KUUJJUAQ — Nunavik officials are trying to prepare the region’s population for the inevitable mounds of paperwork and frustration that go hand-in-hand with new federal gun control rules and regulations.

The Kativik Regional Government has been offering gun safety courses in communities, while the Makivik Corporations’s income tax workers, community residents trained to help others fill out their income tax forms, have been trained to fill out the required forms. In

“We’re trying to help people out with the system,” said Sandy Gordon, head of the KRG’s renewable resource department. “That’s not to say everyone agrees with it.”

In fact, some people in Nunavik are very wary of the law’s intent.

One man in Ivujivik believes the government eventually plans to confiscate all firearms.

“They don’t want to opposition to be armed,” he said. “That’s the real reason for gun regulation.”

Others, including Paulusi Novalinga, head of Nunavik’s hunting, fishing and trapping association, says the new law will cause hardship for hunters.

Novalinga said hunters who were once in trouble with the law, but now keep out of trouble, face hunger when authorities decide they can’t legally possess a firearm because of their criminal records.

“By being good neighbours when we have friends and family in this situation, some of us are forced to break the rules by lending them our firearms,” said Novalinga. “The roles are too strict for our way of life.”

Some hunters with criminal records have already seen their applications refused or haven’t received any answer yet, causing many angry calls to Gordon.

“They think we made the law, and we can stop it,” Gordon said.

Gordon is the only trained instructor in Nunavik who can deliver safety courses in Inuttitut, and he’s already been through Nunavik’s communities twice already to offer the course.

Many Nunavimmiut have already taken the course that leads to licensing, but there will be a new crop of 18-year-olds wanting the course every year, and Gordon wonders how the region will keep up with this demand.

“It’s a never-ending process,” Gordon said.

Several hundred applications also have been filled in and sent on for approval.
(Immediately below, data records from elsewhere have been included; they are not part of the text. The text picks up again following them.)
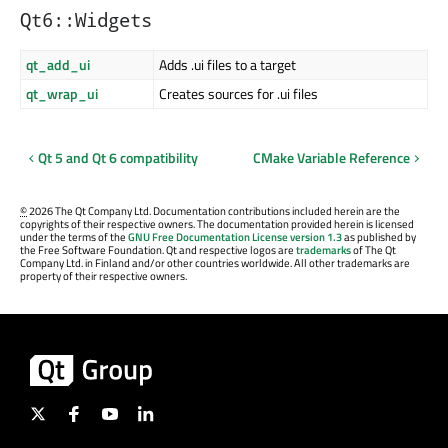
Qt6::Widgets
qt_add_ui
Adds .ui files to a target
qt_wrap_ui
Creates sources for .ui files
Qt 5 and Qt 6 compatibility
CMake Variable Reference
©
2026 The Qt Company Ltd. Documentation contributions included herein are the
copyrights of their respective owners. The documentation provided herein is licensed
under the terms of the
GNU Free Documentation License version 1.3
as published by
the Free Software Foundation. Qt and respective logos are
trademarks
of The Qt
Company Ltd. in Finland and/or other countries worldwide. All other trademarks are
property of their respective owners.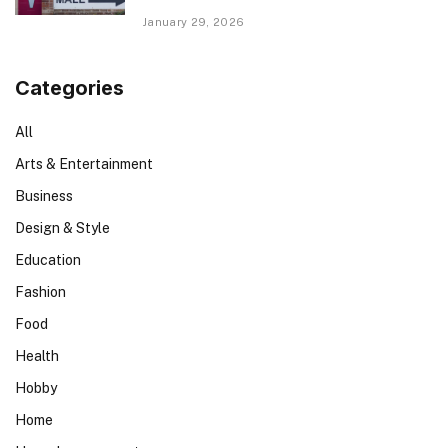
January 29, 2026
Categories
All
Arts & Entertainment
Business
Design & Style
Education
Fashion
Food
Health
Hobby
Home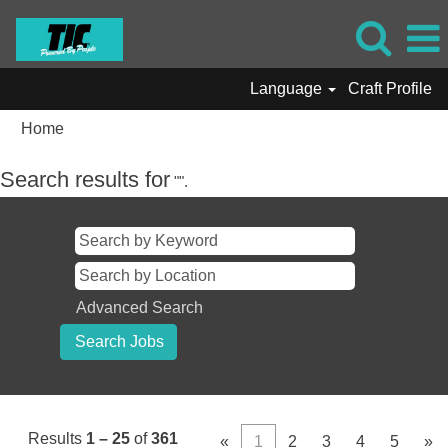
Language
Craft Profile
Home
Search results for
"".
Advanced Search
Results
1 – 25
of
361
«
1
2
3
4
5
»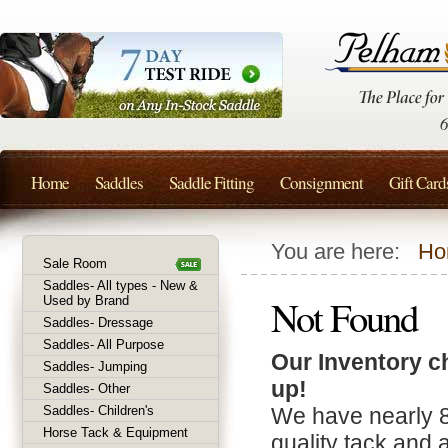
Home
Saddles
Saddle Fitting
Consignment
Gift Card
You are here:
Ho
Sale Room
Saddles- All types - New &
Not Found
Used by Brand
Saddles- Dressage
Saddles- All Purpose
Our Inventory c
Saddles- Jumping
up!
Saddles- Other
Saddles- Children's
We have nearly 
Horse Tack & Equipment
quality tack and 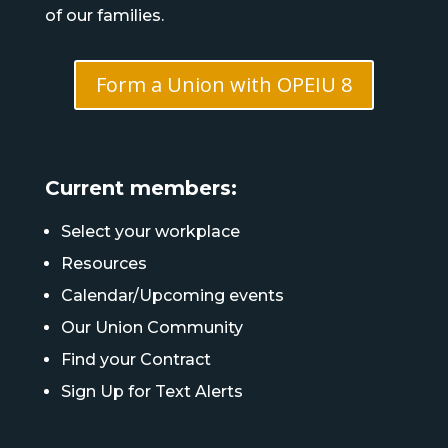
of our families.
Form a Union with OPEIU 8
Current members:
Select your workplace
Resources
Calendar/Upcoming events
Our Union Community
Find your Contract
Sign Up for Text Alerts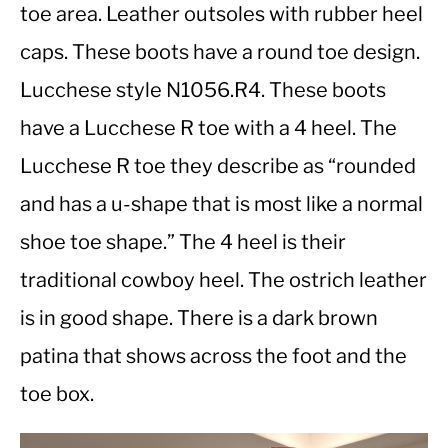
toe area. Leather outsoles with rubber heel
caps. These boots have a round toe design.
CASUAL
Lucchese style N1056.R4. These boots
SHOES
have a Lucchese R toe with a 4 heel. The
Lucchese R toe they describe as “rounded
WORK BOOTS
and has a u-shape that is most like a normal
MADE IN USA
shoe toe shape.” The 4 heel is their
traditional cowboy heel. The ostrich leather
HATS
is in good shape. There is a dark brown
CARHARTT
patina that shows across the foot and the
toe box.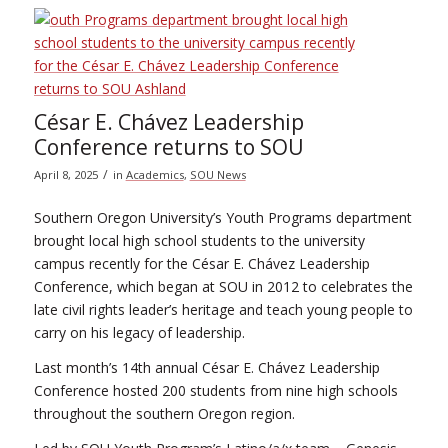
César E. Chávez Leadership
Conference returns to SOU
/
April 8, 2025
in
Academics
,
SOU News
Southern Oregon University’s Youth Programs department
brought local high school students to the university
campus recently for the César E. Chávez Leadership
Conference, which began at SOU in 2012 to celebrates the
late civil rights leader’s heritage and teach young people to
carry on his legacy of leadership.
Last month’s 14th annual César E. Chávez Leadership
Conference hosted 200 students from nine high schools
throughout the southern Oregon region.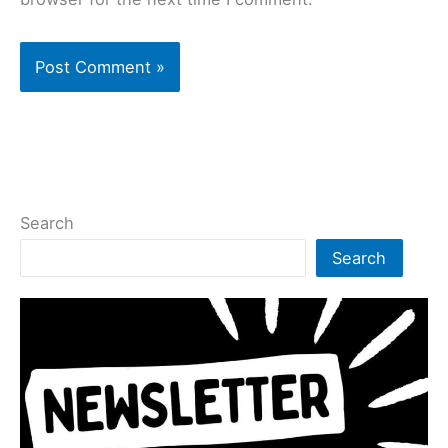
Search
Search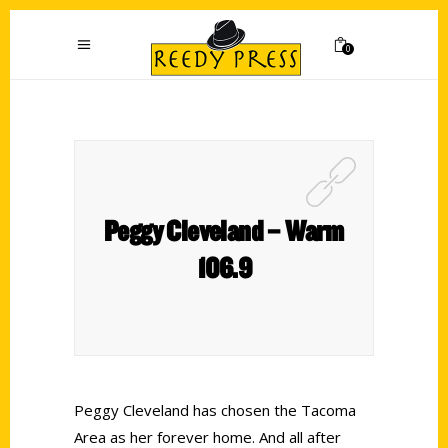
0
Peggy Cleveland – Warm
106.9
Peggy Cleveland has chosen the Tacoma
Area as her forever home. And all after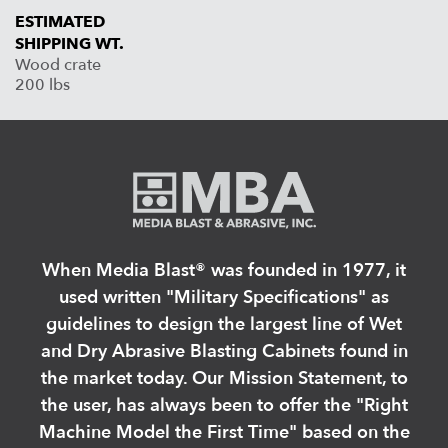
ESTIMATED
SHIPPING WT.
Wood crate
200 lbs
When Media Blast®️ was founded in 1977, it
used written "Military Specifications" as
guidelines to design the largest line of Wet
and Dry Abrasive Blasting Cabinets found in
the market today. Our Mission Statement, to
the user, has always been to offer the "Right
Machine Model the First Time" based on the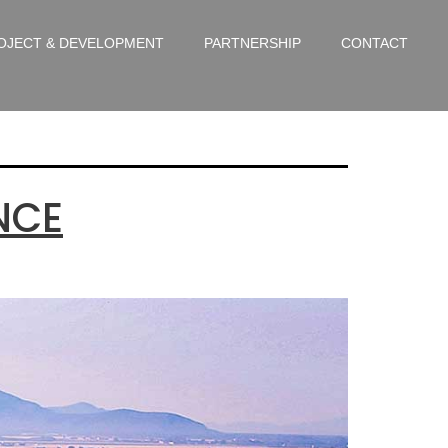
gorized
OJECT & DEVELOPMENT
PARTNERSHIP
CONTACT
NCE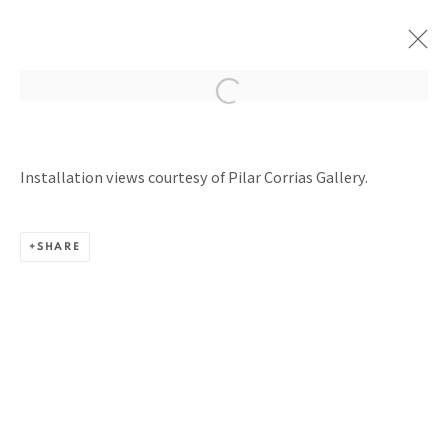
PERPETUAL MOTION MACHINES
Installation views courtesy of Pilar Corrias Gallery.
PILAR CORRIAS GALLERY, LONDON
9 JULY - 27 SEPTEMBER 2025
SHARE
BACK TO TOP ↑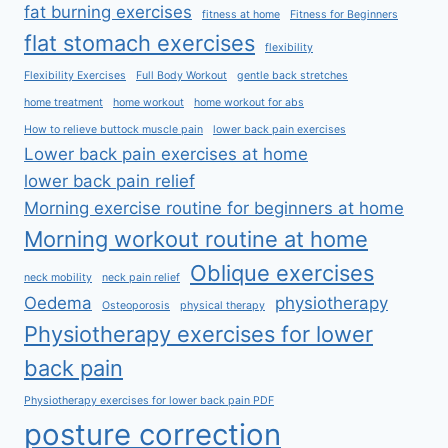
fat burning exercises
fitness at home
Fitness for Beginners
flat stomach exercises
flexibility
Flexibility Exercises
Full Body Workout
gentle back stretches
home treatment
home workout
home workout for abs
How to relieve buttock muscle pain
lower back pain exercises
Lower back pain exercises at home
lower back pain relief
Morning exercise routine for beginners at home
Morning workout routine at home
Oblique exercises
neck mobility
neck pain relief
Oedema
physiotherapy
Osteoporosis
physical therapy
Physiotherapy exercises for lower
back pain
Physiotherapy exercises for lower back pain PDF
posture correction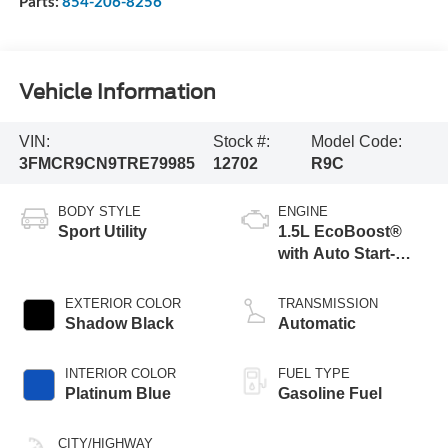
Parts:
854-206-8256
Vehicle Information
VIN:
Stock #:
Model Code:
3FMCR9CN9TRE79985
12702
R9C
BODY STYLE
ENGINE
Sport Utility
1.5L EcoBoost®
with Auto Start-
Stop Technology
EXTERIOR COLOR
TRANSMISSION
Shadow Black
Automatic
INTERIOR COLOR
FUEL TYPE
Platinum Blue
Gasoline Fuel
CITY/HIGHWAY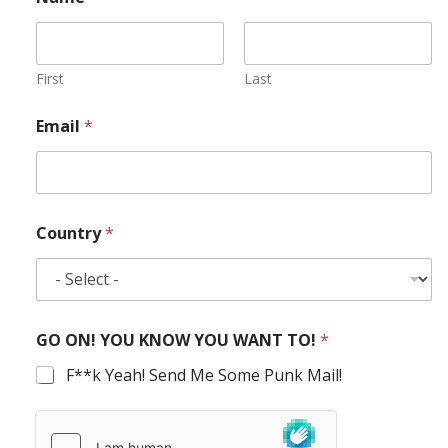
First
Last
Email
*
Country
*
GO ON! YOU KNOW YOU WANT TO!
*
F**k Yeah! Send Me Some Punk Mail!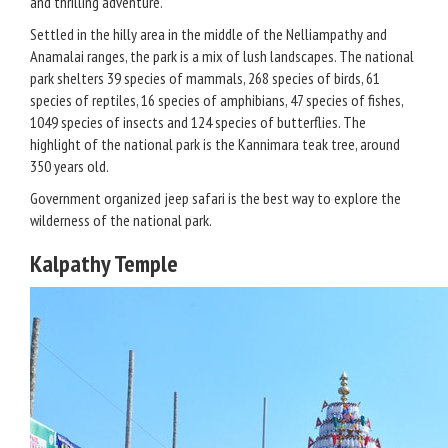
and thrilling adventure.
Settled in the hilly area in the middle of the Nelliampathy and
Anamalai ranges, the park is a mix of lush landscapes. The national
park shelters 39 species of mammals, 268 species of birds, 61
species of reptiles, 16 species of amphibians, 47 species of fishes,
1049 species of insects and 124 species of butterflies. The
highlight of the national park is the Kannimara teak tree, around
350 years old.
Government organized jeep safari is the best way to explore the
wilderness of the national park.
Kalpathy Temple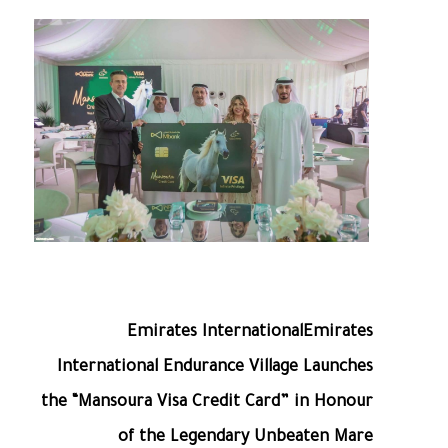
Emirates InternationalEmirates
International Endurance Village Launches
the “Mansoura Visa Credit Card” in Honour
of the Legendary Unbeaten Mare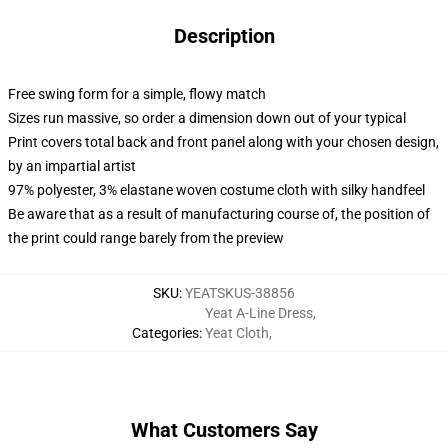
Description
Free swing form for a simple, flowy match
Sizes run massive, so order a dimension down out of your typical
Print covers total back and front panel along with your chosen design,
by an impartial artist
97% polyester, 3% elastane woven costume cloth with silky handfeel
Be aware that as a result of manufacturing course of, the position of
the print could range barely from the preview
SKU
:
YEATSKUS-38856
Yeat A-Line Dress
,
Categories
:
Yeat Cloth
,
What Customers Say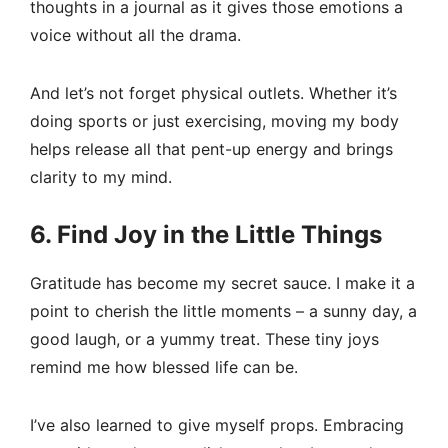
thoughts in a journal as it gives those emotions a
voice without all the drama.
And let’s not forget physical outlets. Whether it’s
doing sports or just exercising, moving my body
helps release all that pent-up energy and brings
clarity to my mind.
6. Find Joy in the Little Things
Gratitude has become my secret sauce. I make it a
point to cherish the little moments – a sunny day, a
good laugh, or a yummy treat. These tiny joys
remind me how blessed life can be.
I’ve also learned to give myself props. Embracing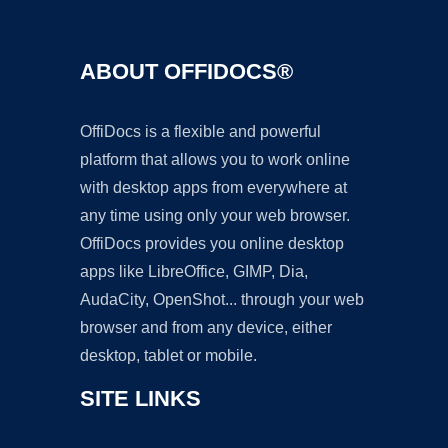
ABOUT OFFIDOCS®
OffiDocs is a flexible and powerful
platform that allows you to work online
with desktop apps from everywhere at
any time using only your web browser.
OffiDocs provides you online desktop
apps like LibreOffice, GIMP, Dia,
AudaCity, OpenShot... through your web
browser and from any device, either
desktop, tablet or mobile.
SITE LINKS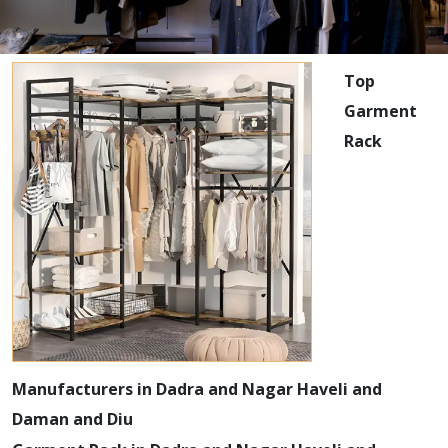
Top
Garment
Rack
Manufacturers in Dadra and Nagar Haveli and
Daman and Diu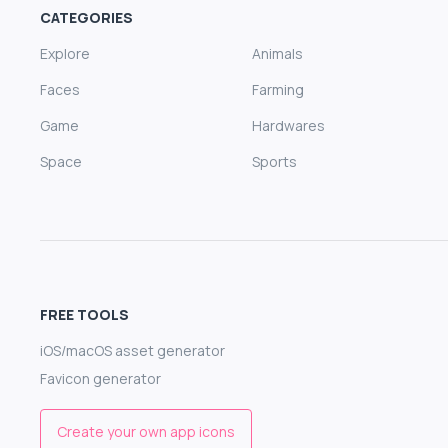
CATEGORIES
Explore
Animals
Faces
Farming
Game
Hardwares
Space
Sports
FREE TOOLS
iOS/macOS asset generator
Favicon generator
Create your own app icons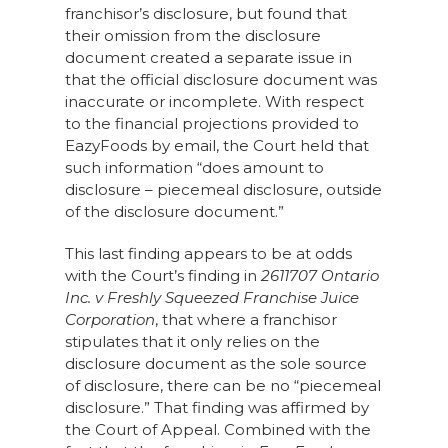
franchisor’s disclosure, but found that
their omission from the disclosure
document created a separate issue in
that the official disclosure document was
inaccurate or incomplete. With respect
to the financial projections provided to
EazyFoods by email, the Court held that
such information “does amount to
disclosure – piecemeal disclosure, outside
of the disclosure document.”
This last finding appears to be at odds
with the Court’s finding in
2611707 Ontario
Inc. v Freshly Squeezed Franchise Juice
Corporation
, that where a franchisor
stipulates that it only relies on the
disclosure document as the sole source
of disclosure, there can be no “piecemeal
disclosure.” That finding was affirmed by
the Court of Appeal. Combined with the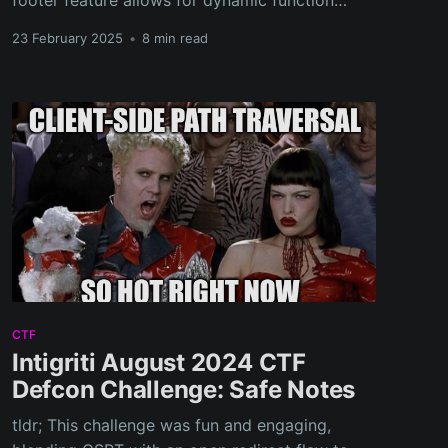
footer feature allows for dynamic function
execution. The challenge involves bypassing a
23 February 2025
•
8 min read
blocklist and REGEX restrictions on function
names to execute arbitrary code.
CTF
Intigriti August 2024 CTF
Defcon Challenge: Safe Notes
tldr; This challenge was fun and engaging,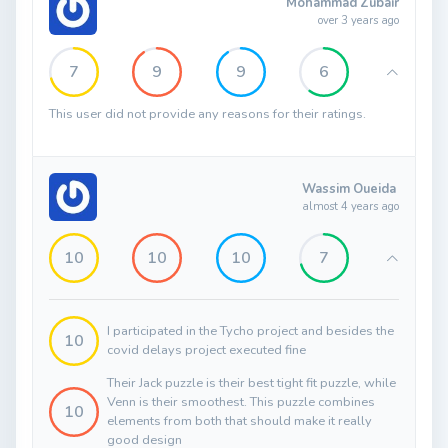
Mohammad Zubair
over 3 years ago
7
9
9
6
This user did not provide any reasons for their ratings.
Wassim Oueida
almost 4 years ago
10
10
10
7
I participated in the Tycho project and besides the
10
covid delays project executed fine
Their Jack puzzle is their best tight fit puzzle, while
Venn is their smoothest. This puzzle combines
10
elements from both that should make it really
good design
These applications for a license require a photo, a copy of course results and demands answers to a host of personal questions.

“Do you know if you have been reported to the police or social services for violence, threatened or attempted violence or other conflict in our home or else where?” asks the form.

It also obliges applicants to submit the signatures of present and former spouses, approving their application to use firearms.

Gordon, a justice of the peace in Kuujjuaq, is sensitive to the fact that guns can play a role in domestic violence or suicide, but he’s not convinced that denying someone a firearm solves the problem.

“If you have the will, you will find the weapon,” he said.